Still, every time a brand owner decides to enforce its notorious or famous mark it is compelled to demonstrate before the authority the notorious or famous status of the mark, for which purpose substantial probative material should be exhibited.

Additionally, according to our legal system evidence should comply with certain formalities in order to have its probative value recognized. Among these requirements we could mention that the documents should be exhibited either in original or certified copies, being necessary to translate those documents drafted in languages different from Spanish.

Although materials offered as evidence are kept on the official files and it is possible to obtain certified copies of same, obtaining certified copies before the authority is subject to the payment of the corresponding official fees.

In view of the above, it turns out that every time the owner of a notorious or famous mark tries to enforce its rights against a third party time and resources should be invested in order to gather, prepare and offer supporting evidence.

If on the contrary, the brand owners take the time to prepare the evidence required by the Law in order to obtain a declaration of notoriety or fame and follows the corresponding procedure at the end they will have a document that would be principal evidence required to support a cancellation or infringement action: a document demonstrating that the competent authority has recognized the notorious or famous status of the mark.

Although it is early to determine if the declarations of notoriety or fame will be consider as the ultimate evidence in cancellation or infringement proceeding, from a procedural point of view this declarations will constitute public documents that according to our Laws have absolute probative value.

The possibility of obtaining a declaration of notoriety or fame should enable brand owners to expedite the enforcement of their marks in Mexico and bring awareness to the authority in charge of granting registrations of the existence of marks that due to their impact on the consumers require a particular recognition.

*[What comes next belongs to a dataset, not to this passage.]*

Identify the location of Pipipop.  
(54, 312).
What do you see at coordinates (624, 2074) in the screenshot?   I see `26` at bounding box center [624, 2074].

List of the probative material:

  • Market research indicating the actual or potential consumers who recognize the notorious or famous mark.
  • Market research indicating a sector of the public, other than actual or potential consumers, who recognize the notorious or famous mark.
  • Market research indicating business circles dealing with the type of goods and / or services to which the mark is applied.
  • The date of first use in Mexico and abroad.
  • The extend of continuous use of the mark in Mexico and abroad.
  • The channels of commercialization in Mexico and abroad.
  • The means by which the mark is promoted in Mexico and abroad.
  • The investment in advertising and promotion of the mark during the last three consecutive years (Mexico and abroad).
  • The geographic area in which the mark is known.
  • Sales figure for products or the income earned for rendering the services covered by the mark during the lat three consecutive years (Mexico and abroad)
  • The economic value of the mark.
  • Trademark registrations in Mexico and abroad.
  • Franchises and licenses granted to third parties.
  • The market share of the goods or services protected by the mark.